After Erica left, I was a wreck. Once again I had let myself be torn apart by loving someone, and I realise now that I did in fact love Erica; or I was at least beginning to, I mean I loved her as my friend but this was a different sort of love. I made a mistake…a few actually. My first mistake was talking to Mark about my fears and not Erica, this led to sleeping with Mark which was mistake number two and finally siding with Isobel Stevens; well I hadn't really sided with her, I had sided with the hospital, my hospital, my home. If Erica had reported the hospital God knows what would have happened and a lot of people would have lost their jobs.
Though my biggest mistake was letting Erica walk away. It was so sudden and I thought that once she had cooled off we would talk, but there wasn't any chance to talk to her. She didn't answer my texts, my calls rang and rang but Erica wouldn't pick up, I went over to her apartment and knocked on her door but it never opened. I thought for sure she would, and she'd be standing there with her flowing blonde curls, piercing blue eyes and holding a glass of wine, she would take one look at me and the ice queen would melt…I used to have that effect on her, before I slept with Mark, before I freaked out about her seeing leaves. So here I am crying into my drink at Joe's trying to make it not obvious that I'm completely heartbroken.
Thinking about Erica I realise just how much I screwed up, but sue me, after having feeling for only men my whole life this beautiful, strong woman walks into my life and feelings start to become confusing. I don't even know what my relationship with Erica means…am I gay now? I haven't a clue, I mean I slept with Mark and it felt exactly the same as sleeping with Erica once I'd gotten over my fears of going "Africa". So does that make me bi? I've never really felt that way about women before sure I can tell if a girls hot or not but I never thought about doing stuff with them.
Oh great here comes Little Grey probably to tell me something about her and Mark. "Hey!

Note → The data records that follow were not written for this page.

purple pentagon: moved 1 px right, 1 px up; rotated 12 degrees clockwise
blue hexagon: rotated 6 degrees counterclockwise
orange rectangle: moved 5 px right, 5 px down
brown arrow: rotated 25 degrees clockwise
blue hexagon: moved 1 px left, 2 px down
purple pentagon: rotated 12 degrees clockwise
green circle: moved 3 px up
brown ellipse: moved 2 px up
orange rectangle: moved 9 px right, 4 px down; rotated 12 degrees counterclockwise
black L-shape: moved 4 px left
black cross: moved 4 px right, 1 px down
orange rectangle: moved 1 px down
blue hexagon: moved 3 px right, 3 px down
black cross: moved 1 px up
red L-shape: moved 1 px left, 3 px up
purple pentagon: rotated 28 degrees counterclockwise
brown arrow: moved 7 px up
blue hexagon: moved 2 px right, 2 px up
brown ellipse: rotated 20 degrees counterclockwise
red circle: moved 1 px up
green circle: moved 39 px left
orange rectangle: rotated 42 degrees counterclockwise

Mind if I sit here?" Lexie asks while setting down her drink and sitting down, I say "no, no just overthinking". She asks me if I think Mark will tell Derek about them seeing each other I reply "if he's not an idiot". Lexie asks me if I'm ok and I'm not I can't take this I can't keep talking to her. I ramble something incoherent and tell her I'm fine and go to the bathroom.

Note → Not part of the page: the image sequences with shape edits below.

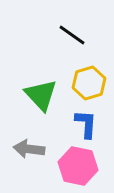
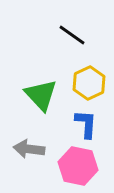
yellow hexagon: rotated 8 degrees counterclockwise
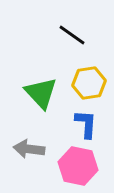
yellow hexagon: rotated 16 degrees clockwise
green triangle: moved 2 px up
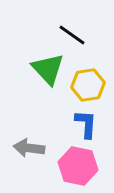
yellow hexagon: moved 1 px left, 2 px down
green triangle: moved 7 px right, 24 px up
gray arrow: moved 1 px up
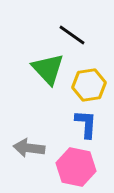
yellow hexagon: moved 1 px right
pink hexagon: moved 2 px left, 1 px down
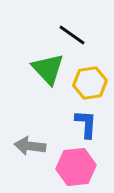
yellow hexagon: moved 1 px right, 2 px up
gray arrow: moved 1 px right, 2 px up
pink hexagon: rotated 18 degrees counterclockwise
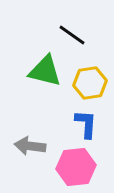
green triangle: moved 3 px left, 2 px down; rotated 33 degrees counterclockwise
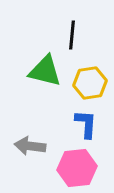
black line: rotated 60 degrees clockwise
pink hexagon: moved 1 px right, 1 px down
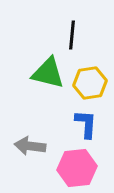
green triangle: moved 3 px right, 2 px down
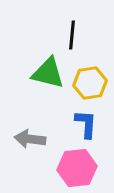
gray arrow: moved 7 px up
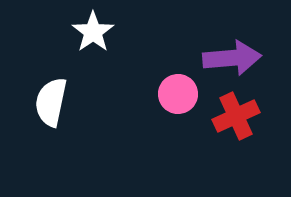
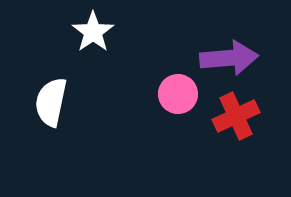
purple arrow: moved 3 px left
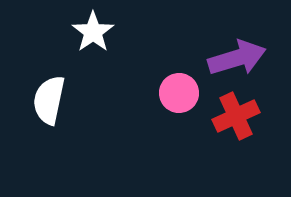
purple arrow: moved 8 px right; rotated 12 degrees counterclockwise
pink circle: moved 1 px right, 1 px up
white semicircle: moved 2 px left, 2 px up
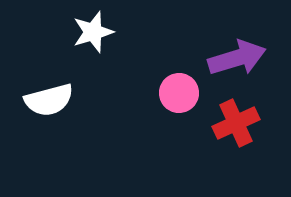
white star: rotated 18 degrees clockwise
white semicircle: rotated 117 degrees counterclockwise
red cross: moved 7 px down
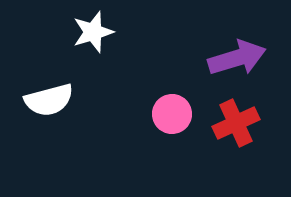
pink circle: moved 7 px left, 21 px down
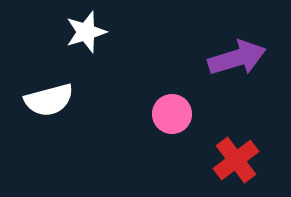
white star: moved 7 px left
red cross: moved 37 px down; rotated 12 degrees counterclockwise
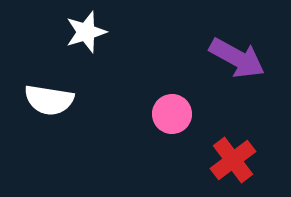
purple arrow: rotated 46 degrees clockwise
white semicircle: rotated 24 degrees clockwise
red cross: moved 3 px left
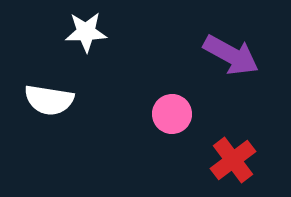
white star: rotated 15 degrees clockwise
purple arrow: moved 6 px left, 3 px up
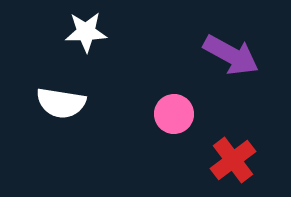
white semicircle: moved 12 px right, 3 px down
pink circle: moved 2 px right
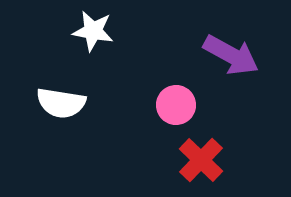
white star: moved 7 px right, 1 px up; rotated 12 degrees clockwise
pink circle: moved 2 px right, 9 px up
red cross: moved 32 px left; rotated 9 degrees counterclockwise
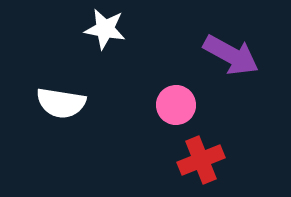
white star: moved 12 px right, 2 px up
red cross: rotated 24 degrees clockwise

I shut the bathroom door behind me and lean my head against it, tears flowing freely down my face, I feel so alone like when Erica left she took every I had with her, my love, my confidence and my self-worth. Once again I feel like I'm the topic of discussion around the hospital and I walk around smaller, trying not to get noticed. I lift my head and catch my reflection in the mirror, I'm I mess. I push myself off the door and grab some tissue from the toilet and start dabbing away my tears trying to make it less obvious I've been crying. Taking deep breaths the steady myself, I throw the tissue away and start fixing my eye makeup with my fingers.

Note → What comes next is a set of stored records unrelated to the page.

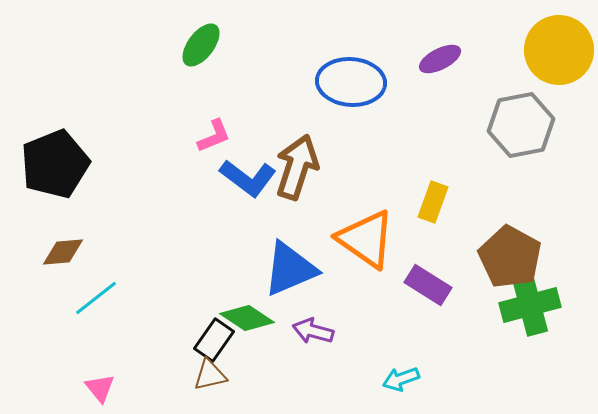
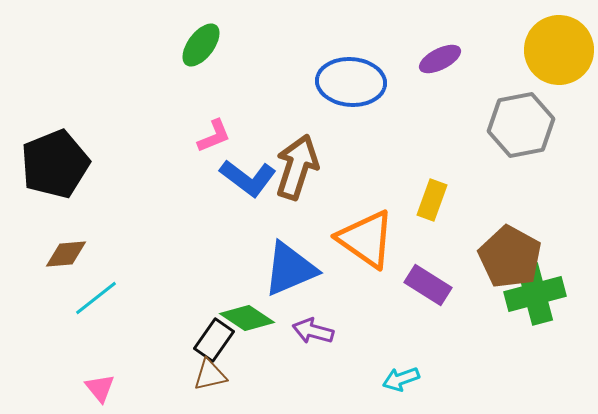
yellow rectangle: moved 1 px left, 2 px up
brown diamond: moved 3 px right, 2 px down
green cross: moved 5 px right, 11 px up
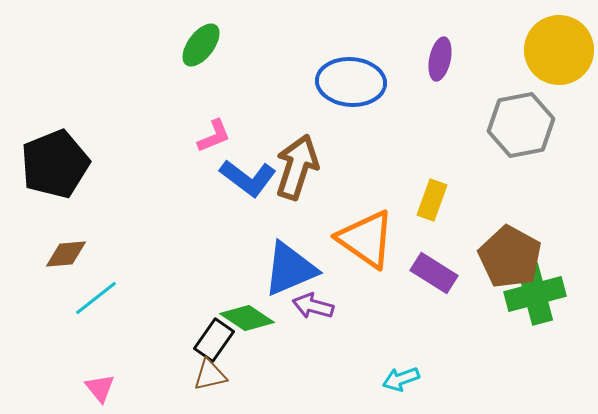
purple ellipse: rotated 51 degrees counterclockwise
purple rectangle: moved 6 px right, 12 px up
purple arrow: moved 25 px up
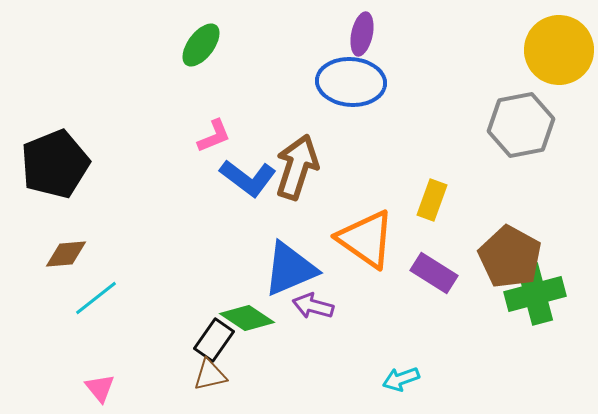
purple ellipse: moved 78 px left, 25 px up
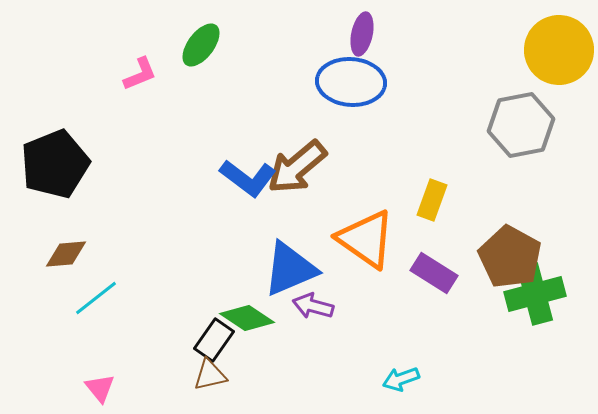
pink L-shape: moved 74 px left, 62 px up
brown arrow: rotated 148 degrees counterclockwise
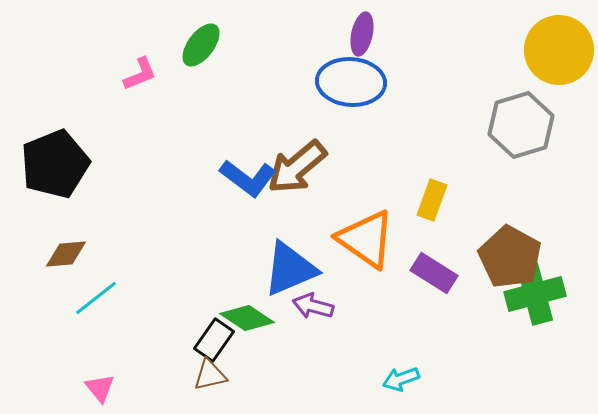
gray hexagon: rotated 6 degrees counterclockwise
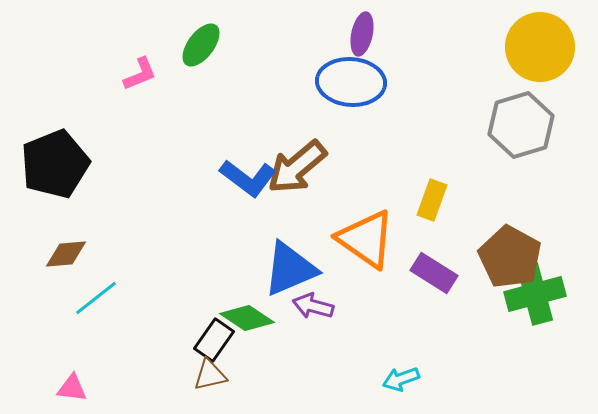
yellow circle: moved 19 px left, 3 px up
pink triangle: moved 28 px left; rotated 44 degrees counterclockwise
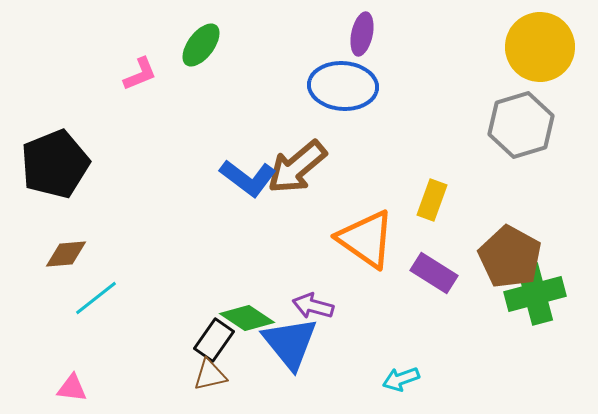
blue ellipse: moved 8 px left, 4 px down
blue triangle: moved 74 px down; rotated 46 degrees counterclockwise
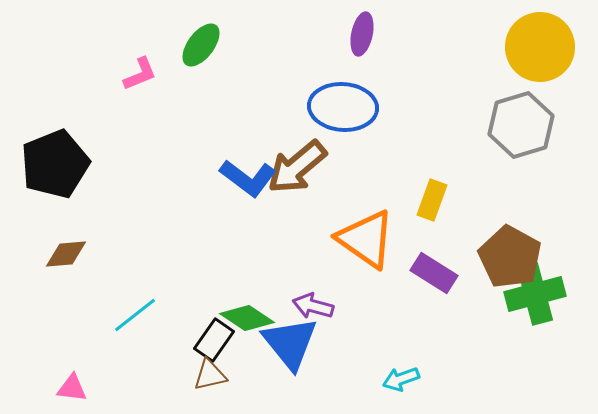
blue ellipse: moved 21 px down
cyan line: moved 39 px right, 17 px down
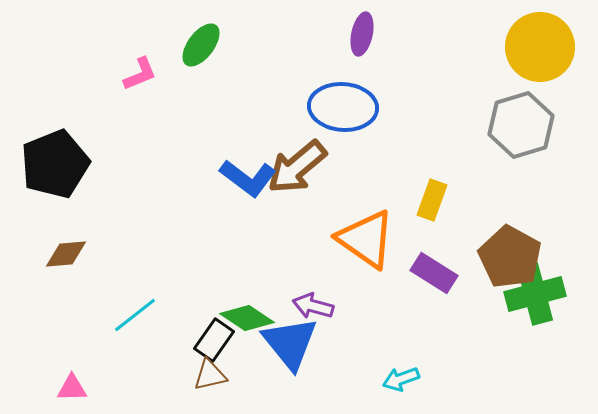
pink triangle: rotated 8 degrees counterclockwise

A woman walks through the door and I can see her standing behind me, I take a quick glance at her and she say "Hey" and I say Hey back she asks me if I'm Ortho and I reply a quick "yeah right hi", trying to move this conversation along so I can go home, I still haven't look at her and I'm vainly trying to fix my makeup even though I'm pretty sure at this point she knows I've been crying. She says "I'm Arizona Robbins Peds surgery, I've seen u at the hospital" I stop and look at her through the mirror. Arizona say "are you ok?" I blow it off like I'm not an emotional weirdo crying in a bathroom, and I turn and look at her and I see her properly for the first time. She's very beautiful with short blonde curls around her face, sparkly blue eyes and I'm pretty sure I saw dimples. Before I can study her any better she cuts off what I'm saying "people talk, where we work, people talk, a lot and for the sake of being honest I, I think I should tell you that I know things about you, cause people talk" she gives a bit of a laugh at the end and I realise what she's talking about.
I say "oh! You mean…terrific" "it is actually the talk people really like you over there the respect you and they're concern and interested, they really like you, some of them really like you! You just, you look upset and I thought you should know that talk is good, and when you're not upset, when your over being upset, there will be people lining up for you." I look at Arizona and start laughing at what she just said, "Care to give me some names?" not really believing what she just said.
Then she's kissing mean, I'm stunned and I'm just registering the softness of her lips and what this means when she's pulling away and saying "I think you'll know". She walks backwards from me smiling that dimple smile and turns and leave. I'm completely speechless all I can do is release a shaky breath and stare at the door and wonder if there all just really happened, a huge smile on my face for the first time since Erica left. I get up off the sink and look in the mirror again, I run my fingers over my lips which are still tingling from the contact and touch my cheek where she had her hand. I turn and I leave the bathroom.
I don't see Arizona as I'm leaving the bar, I just grab my bag from beside Lexie and say goodbye and leave for the apartment I share with Christina, and my thoughts have shifted from one blonde to another.